Your assignment ▸ Among the records below, find each line that includes the string "amendements" and copy it.
######
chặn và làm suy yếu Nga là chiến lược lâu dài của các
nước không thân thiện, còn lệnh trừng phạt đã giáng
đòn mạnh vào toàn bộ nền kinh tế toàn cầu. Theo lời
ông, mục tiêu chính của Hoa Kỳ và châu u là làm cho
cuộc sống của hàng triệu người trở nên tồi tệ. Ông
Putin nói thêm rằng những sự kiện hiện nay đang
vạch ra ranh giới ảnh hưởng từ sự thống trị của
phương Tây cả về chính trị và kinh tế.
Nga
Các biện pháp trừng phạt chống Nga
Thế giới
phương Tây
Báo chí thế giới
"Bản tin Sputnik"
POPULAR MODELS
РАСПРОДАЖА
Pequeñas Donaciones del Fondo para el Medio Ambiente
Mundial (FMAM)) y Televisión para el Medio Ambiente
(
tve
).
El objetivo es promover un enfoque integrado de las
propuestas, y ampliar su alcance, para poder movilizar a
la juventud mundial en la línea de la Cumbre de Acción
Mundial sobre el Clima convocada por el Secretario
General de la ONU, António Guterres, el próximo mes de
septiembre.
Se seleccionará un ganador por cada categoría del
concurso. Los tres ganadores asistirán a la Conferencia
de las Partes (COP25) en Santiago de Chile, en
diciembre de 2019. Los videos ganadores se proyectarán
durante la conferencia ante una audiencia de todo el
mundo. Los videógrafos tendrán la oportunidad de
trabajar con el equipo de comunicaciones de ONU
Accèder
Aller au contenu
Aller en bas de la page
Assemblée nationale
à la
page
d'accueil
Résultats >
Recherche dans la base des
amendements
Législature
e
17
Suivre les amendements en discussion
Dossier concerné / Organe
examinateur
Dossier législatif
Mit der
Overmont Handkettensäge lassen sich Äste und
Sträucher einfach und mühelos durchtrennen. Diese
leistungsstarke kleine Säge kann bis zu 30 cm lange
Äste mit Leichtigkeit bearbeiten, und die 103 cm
######
Result of the exercise ▸
amendements
Suivre les amendements en discussion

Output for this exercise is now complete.